There are many ways to structure your Dagster project, and it can be difficult to know where to start. In this guide, we will walk you through our recommendations for organizing your Dagster project.

Your initial project structure

When you first scaffold your project using the create-dagster CLI, it looks like the following:

$ create-dagster project my-project
.
└── my-project
├── pyproject.toml
├── src
│   └── my_project
│   ├── __init__.py
│   ├── definitions.py
│   └── defs
│   └── __init__.py
├── tests
│   └── __init__.py
└── uv.lock

This is a great structure as you are first getting started, however, as you begin to introduce more assets, jobs, resources, sensors, and utility code, you may find that your Python files are growing too large to manage.

Restructure your project

There are several paradigms in which you can structure your project. Choosing one of these structures is often personal preference, and influenced by how you and your team members operate. This guide will outline three possible project structures:

  1. Option 1: Structured by technology
  2. Option 2: Structured by concept

Option 1: Structured by technology

Data engineers often have a strong understanding of the underlying technologies that are used in their data pipelines. Because of that, it's often beneficial to organize your project by technology. This enables engineers to easily navigate the code base and locate files pertaining to the specific technology.

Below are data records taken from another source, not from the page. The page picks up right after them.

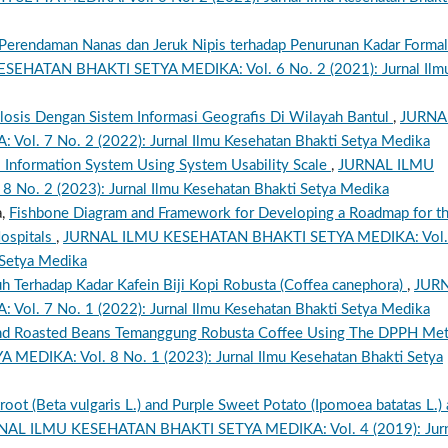
 Perendaman Nanas dan Jeruk Nipis terhadap Penurunan Kadar Formal
EHATAN BHAKTI SETYA MEDIKA: Vol. 6 No. 2 (2021): Jurnal Ilm
losis Dengan Sistem Informasi Geografis Di Wilayah Bantul
,
JURNA
. 7 No. 2 (2022): Jurnal Ilmu Kesehatan Bhakti Setya Medika
l Information System Using System Usability Scale
,
JURNAL ILMU
o. 2 (2023): Jurnal Ilmu Kesehatan Bhakti Setya Medika
a,
Fishbone Diagram and Framework for Developing a Roadmap for t
Hospitals
,
JURNAL ILMU KESEHATAN BHAKTI SETYA MEDIKA: Vol.
 Setya Medika
 Terhadap Kadar Kafein Biji Kopi Robusta (Coffea canephora)
,
JUR
. 7 No. 1 (2022): Jurnal Ilmu Kesehatan Bhakti Setya Medika
n and Roasted Beans Temanggung Robusta Coffee Using The DPPH Me
DIKA: Vol. 8 No. 1 (2023): Jurnal Ilmu Kesehatan Bhakti Setya
root (Beta vulgaris L.) and Purple Sweet Potato (Ipomoea batatas L.) 
NAL ILMU KESEHATAN BHAKTI SETYA MEDIKA: Vol. 4 (2019): Jurn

Within the technology modules, submodules can be created to further organize your code.

.
├── pyproject.toml
├── src
│   └── my_project
│   ├── __init__.py
│   ├── definitions.py
│   └── defs
│   ├── __init__.py
│   ├── dbt
│   │   ├── assets.py
│   │   └── resources.py
│   └── dlt
│   ├── assets.py
│   ├── pipelines
│   │   ├── github.py
│   │   └── hubspot.py
│   └── resources.py
├── tests
│   └── __init__.py
└── uv.lock

Option 2: Structured by concept

You can also organize your project by data processing concept, for example, data transformation, ingestion, or processing. This provides additional context to engineers who may not be as familiar with the underlying technologies:

.
├── pyproject.toml
├── src
│   └── my_project
│   ├── __init__.py
│   ├── definitions.py
│   └── defs
│   ├── __init__.py
│   ├── ingestion
│   │   └── dlt
│   │   ├── assets.py
│   │   └── resources.py
│   └── transformation
│   ├── adhoc
│   │   ├── assets.py
│   │   └── resources.py
│   └── dbt
│   ├── assets.py
│   ├── partitions.py
│   └── resources.py
├── tests
│   └── __init__.py
└── uv.lock

Configuring multiple projects in a workspace

This guide has outlined how to structure a single project that defines a single code location. Most people will only need one project and code location. However, Dagster also allows you to create a workspace with multiple projects that define multiple code locations.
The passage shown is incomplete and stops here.